If you live in New York, it’s time to start stocking up on reusable shopping bags. Starting March 1, all plastic carryout bags will be banned from distribution by all businesses required to collect New York State sales tax.

Cities and counties will be permitted to charge five cents for every paper carryout bag needed at checkout. Bringing reusable bags is the only way to avoid the fee charged by these retailers.

Stores covered by the NYS Plastic Bag Reduction, Reuse and Recycling Act will still need to collect plastic bags and other film plastics — i.e., bread bags and plastic wraps that cover cases of water, paper towels, and similar items — from consumers to be recycled. Consumers are encouraged to keep bringing these items to participating retailers.

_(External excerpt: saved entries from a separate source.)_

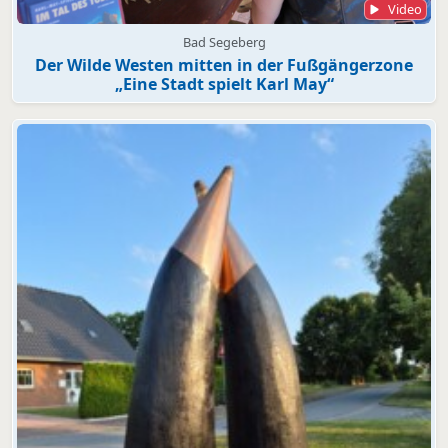
Video
Bad Segeberg
Der Wilde Westen mitten in der Fußgängerzone
„Eine Stadt spielt Karl May“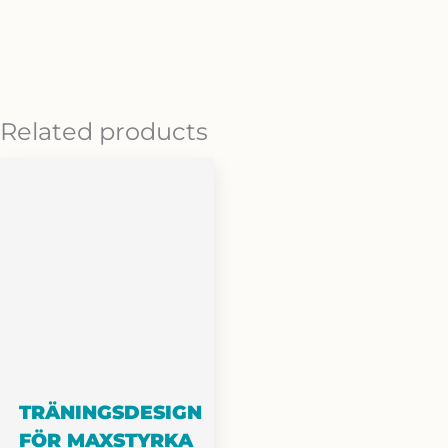
Related products
TRÄNINGSDESIGN
FÖR MAXSTYRKA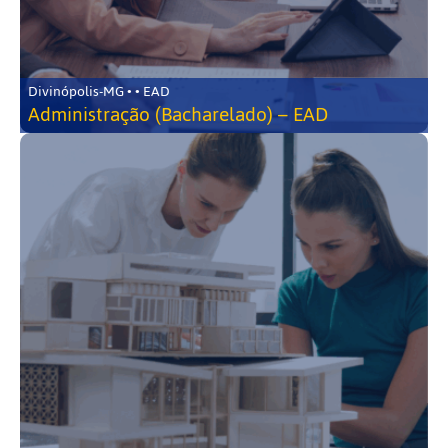
Divinópolis-MG • • EAD
Administração (Bacharelado) – EAD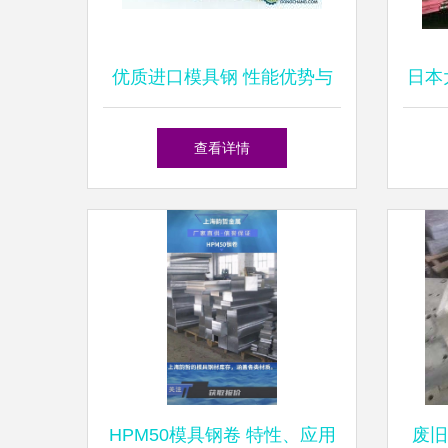
优质进口模具钢 性能优势与
日本
选材指南
性
查看详情
HPM50模具钢卷 特性、应用
废旧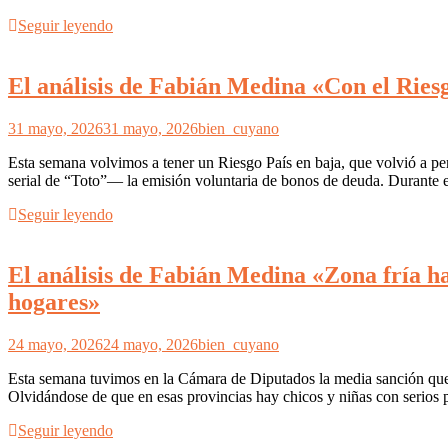
Seguir leyendo
El análisis de Fabián Medina «Con el Riesgo
31 mayo, 2026
31 mayo, 2026
bien_cuyano
Esta semana volvimos a tener un Riesgo País en baja, que volvió a perf
serial de “Toto”— la emisión voluntaria de bonos de deuda. Durante 
Seguir leyendo
El análisis de Fabián Medina «Zona fría hac
hogares»
24 mayo, 2026
24 mayo, 2026
bien_cuyano
Esta semana tuvimos en la Cámara de Diputados la media sanción que 
Olvidándose de que en esas provincias hay chicos y niñas con serios
Seguir leyendo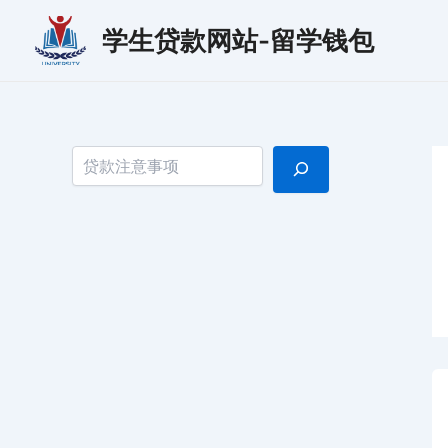
跳
学生贷款网站-留学钱包
至
内
容
搜索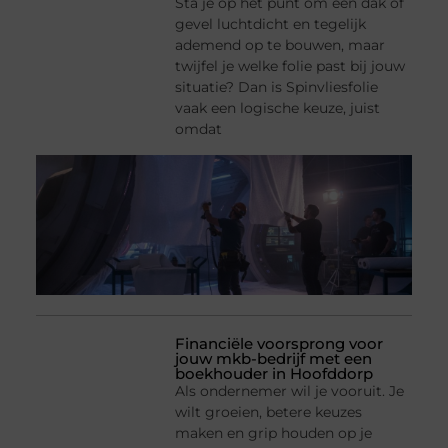
Sta je op het punt om een dak of
gevel luchtdicht en tegelijk
ademend op te bouwen, maar
twijfel je welke folie past bij jouw
situatie? Dan is Spinvliesfolie
vaak een logische keuze, juist
omdat
Financiële voorsprong voor
jouw mkb-bedrijf met een
boekhouder in Hoofddorp
Als ondernemer wil je vooruit. Je
wilt groeien, betere keuzes
maken en grip houden op je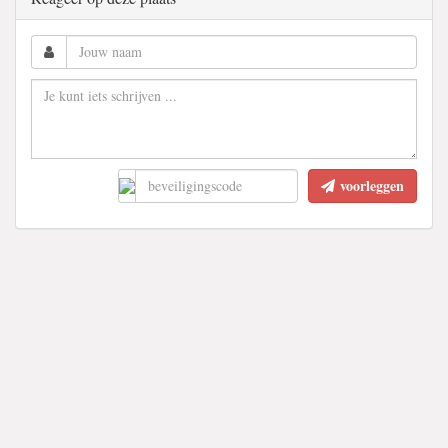
voorleggen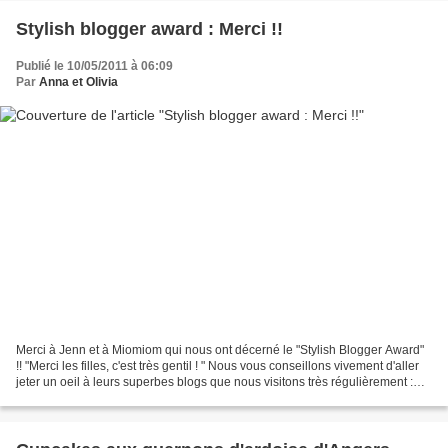
Stylish blogger award : Merci !!
Publié le 10/05/2011 à 06:09
Par
Anna et Olivia
Merci à Jenn et à Miomiom qui nous ont décerné le "Stylish Blogger Award"
!! "Merci les filles, c'est très gentil ! " Nous vous conseillons vivement d'aller
jeter un oeil à leurs superbes blogs que nous visitons très régulièrement :
Cuisin ' é ' Moi et...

What is a Reusable Plastic Bag?

One person’s idea of a reusable plastic bag might not fit someone else’s description. Before the new law goes into effect, it’s important to understand the definition crafted by New York lawmakers. Here’s an overview of the state’s official guidelines for a reusable bag:

  • Specifically designed and manufactured for multiple reuses.
  • Has a minimum lifespan of 125 uses and can carry a minimum of 22 pounds for at least 175 feet.
  • Has at least one strap or handle that is separately attached, doesn’t stretch, and is securely fastened to the bag.
  • Can be washed by hand or is machine washable.

What is a plastic carryout bag?

If you’re wondering if all plastic bags are defined as plastic carryout bags, you’re not alone. This can be a bit confusing, as certain types of plastic bags are exempt — more on that shortly.

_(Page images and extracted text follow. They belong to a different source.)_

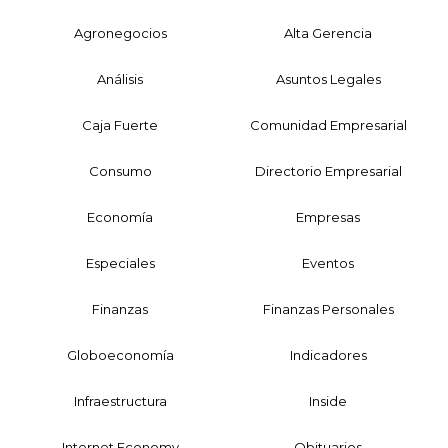
Agronegocios
Alta Gerencia
Análisis
Asuntos Legales
Caja Fuerte
Comunidad Empresarial
Consumo
Directorio Empresarial
Economía
Empresas
Especiales
Eventos
Finanzas
Finanzas Personales
Globoeconomía
Indicadores
Infraestructura
Inside
Internet Economy
Obituarios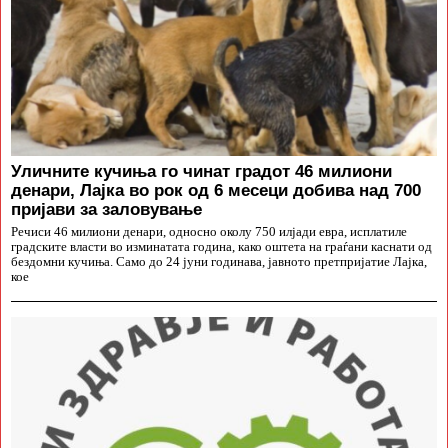
Уличните кучиња го чинат градот 46 милиони
денари, Лајка во рок од 6 месеци добива над 700
пријави за заловување
Речиси 46 милиони денари, односно околу 750 илјади евра, исплатиле
градските власти во изминатата година, како оштета на граѓани каснати од
бездомни кучиња. Само до 24 јуни годинава, јавното претпријатие Лајка,
кое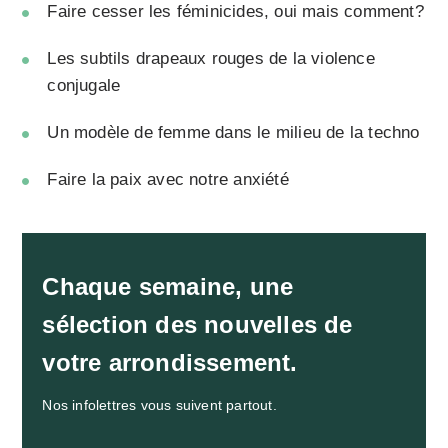
Faire cesser les féminicides, oui mais comment?
Les subtils drapeaux rouges de la violence
conjugale
Un modèle de femme dans le milieu de la techno
Faire la paix avec notre anxiété
Chaque semaine, une
sélection des nouvelles de
votre arrondissement.
Nos infolettres vous suivent partout.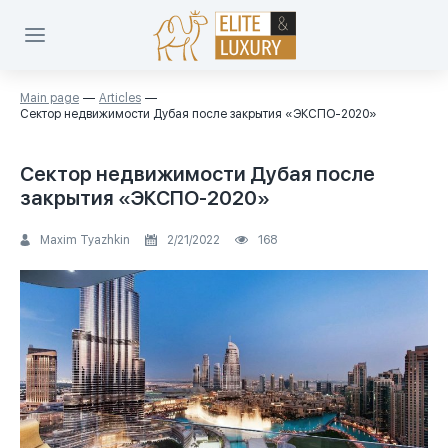
Main page
Articles
Сектор недвижимости Дубая после закрытия «ЭКСПО-2020»
Сектор недвижимости Дубая после
закрытия «ЭКСПО-2020»
Maxim Tyazhkin
2/21/2022
168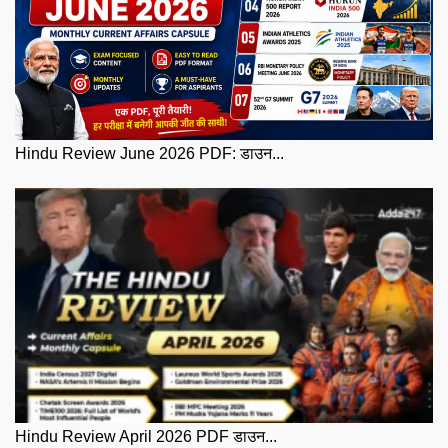
Hindu Review June 2026 PDF: डाउन...
Hindu Review April 2026 PDF डाउन...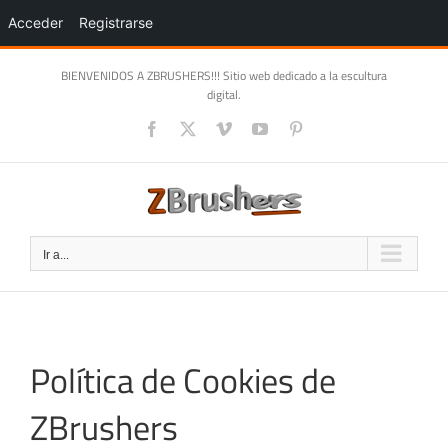
Acceder
Registrarse
Saltar
BIENVENIDOS A ZBRUSHERS!!! Sitio web dedicado a la escultura
al
digital.
contenido
Facebook
X
Vimeo
YouTube
Pinterest
Ir a...
Política de Cookies de
ZBrushers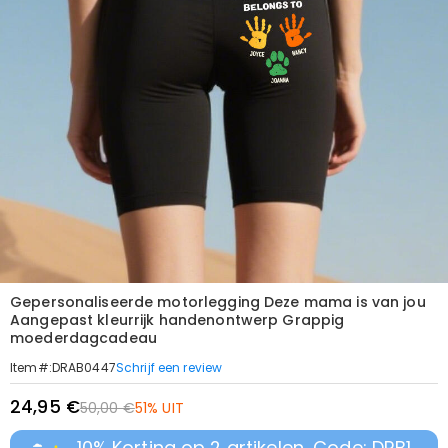
Gepersonaliseerde motorlegging Deze mama is van jou
Aangepast kleurrijk handenontwerp Grappig
moederdagcadeau
Schrijf een review
Item#
:
DRAB0447
24,95 €
50,00 €
51% UIT
10% Korting op 2 artikelen, Code: DRB1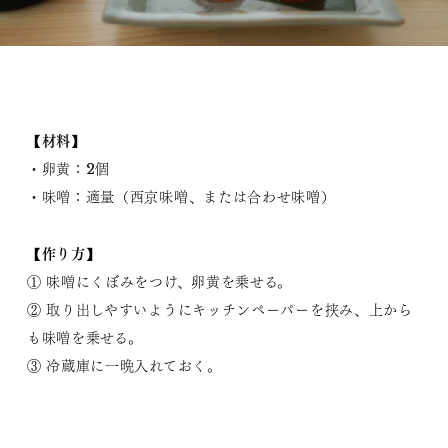
【材料】
・卵黄：2個
・味噌：適量（西京味噌、または合わせ味噌）
【作り方】
① 味噌にくぼみをつけ、卵黄を乗せる。
② 取り出しやすいようにキッチンペーパーを挟み、上から
も味噌を乗せる。
③ 冷蔵庫に一晩入れておく。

The state defines a plastic carryout bag as any film plastic bag — with the exception of exempt bags — provided by a person required to collect tax to be used to carry tangible property. This also includes instances where no money is exchanged.

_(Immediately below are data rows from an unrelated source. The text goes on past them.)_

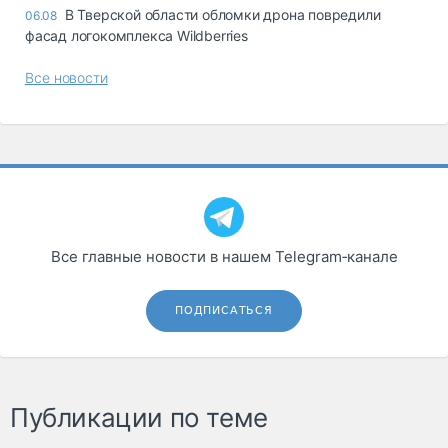
В Тверской области обломки дрона повредили
06.08
фасад логокомплекса Wildberries
Все новости
Все главные новости в нашем Telegram‑канале
ПОДПИСАТЬСЯ
Публикации по теме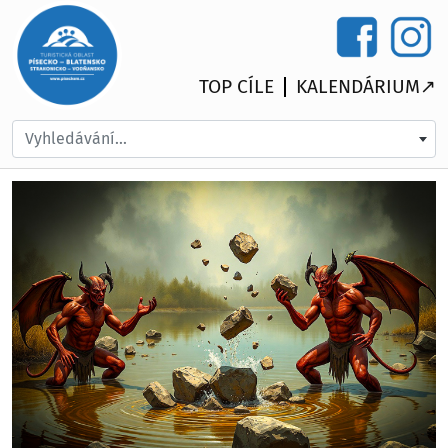
TOP CÍLE
KALENDÁRIUM↗
Vyhledávání...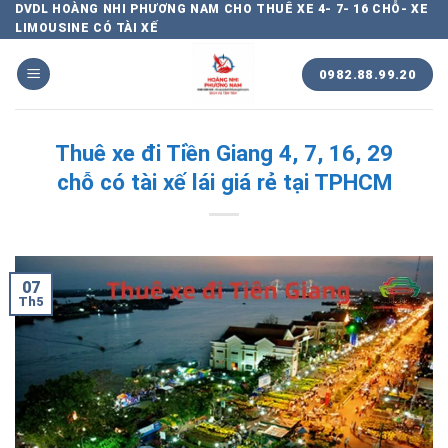
Chuyển
DVDL HOÀNG NHI PHƯƠNG NAM CHO THUÊ XE 4- 7- 16 CHỖ- XE
LIMOUSINE CÓ TÀI XẾ
đến
nội
0982.88.99.20
dung
Thuê xe đi Tiền Giang 4, 7, 16, 29
chỗ có tài xế lái giá rẻ tại TPHCM
07
Th5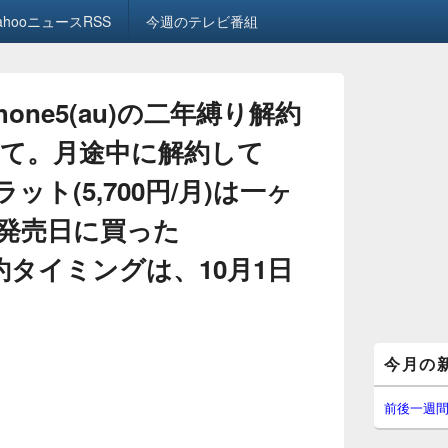
ahooニュースRSS
今週のテレビ番組
one5(au)の二年縛り解約
て。月途中に解約して
ット(5,700円/月)は一ヶ
発売日に買った
の解約タイミングは、10月1日
メ
今月の
イ
ン
サ
前後一週
イ
ド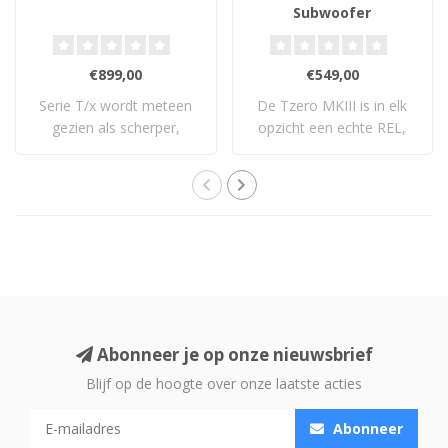
Subwoofer
€899,00
€549,00
Serie T/x wordt meteen
De Tzero MKIII is in elk
gezien als scherper,
opzicht een echte REL,
frisser: een vol..
alleen klein..
Abonneer je op onze nieuwsbrief
Blijf op de hoogte over onze laatste acties
Abonneer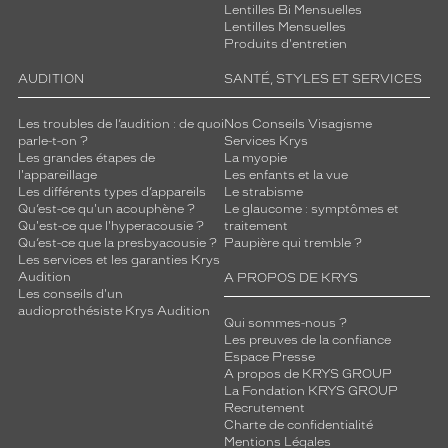
Lentilles Bi Mensuelles
Lentilles Mensuelles
Produits d'entretien
AUDITION
SANTÉ, STYLES ET SERVICES
Les troubles de l’audition : de quoi
Nos Conseils Visagisme
parle-t-on ?
Services Krys
Les grandes étapes de
La myopie
l'appareillage
Les enfants et la vue
Les différents types d’appareils
Le strabisme
Qu’est-ce qu'un acouphène ?
Le glaucome : symptômes et
Qu'est-ce que l'hyperacousie ?
traitement
Qu’est-ce que la presbyacousie ?
Paupière qui tremble ?
Les services et les garanties Krys
Audition
A PROPOS DE KRYS
Les conseils d'un
audioprothésiste Krys Audition
Qui sommes-nous ?
Les preuves de la confiance
Espace Presse
A propos de KRYS GROUP
La Fondation KRYS GROUP
Recrutement
Charte de confidentialité
Mentions Légales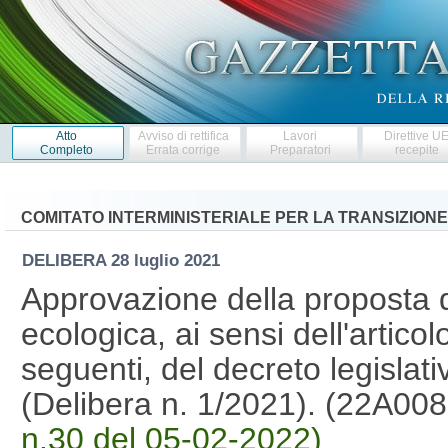
Atto
Avviso di rettifica
Lavori
Direttive U
Completo
Errata corrige
Preparatori
recepite
COMITATO INTERMINISTERIALE PER LA TRANSIZION
DELIBERA
28 luglio 2021
Approvazione della proposta d
ecologica, ai sensi dell'artic
seguenti, del decreto legislati
(Delibera n. 1/2021). (22A00
n.30 del 05-02-2022)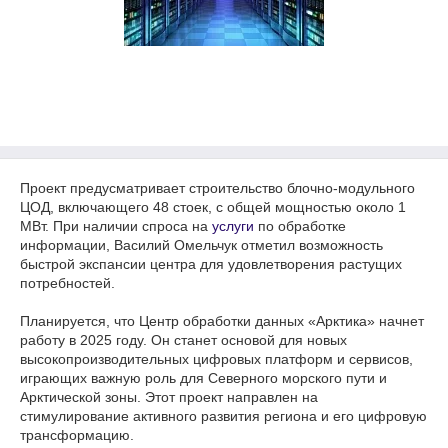
Проект предусматривает строительство блочно-модульного
ЦОД, включающего 48 стоек, с общей мощностью около 1
МВт. При наличии спроса на
услуги
по обработке
информации, Василий Омельчук отметил возможность
быстрой экспансии центра для удовлетворения растущих
потребностей.
Планируется, что Центр обработки данных «Арктика» начнет
работу в 2025 году. Он станет основой для новых
высокопроизводительных цифровых платформ и сервисов,
играющих важную роль для Северного морского пути и
Арктической зоны. Этот проект направлен на
стимулирование активного развития региона и его цифровую
трансформацию.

As noted above, some plastic bags are considered exempt. A few reasons a bag would fit into this category include:

  • Its sole use is to contain or wrap uncooked meat, fish, seafood, poultry, or other unwrapped food, flowers, or plant items.
  • It’s only used by customers to package items from bulk containers —e., fruits, vegetables, grains, etc.
  • It’s used exclusively to contain food sliced or prepared to order.
  • Its single purpose is to cover a newspaper for delivery.
  • It’s sold as a trash bag.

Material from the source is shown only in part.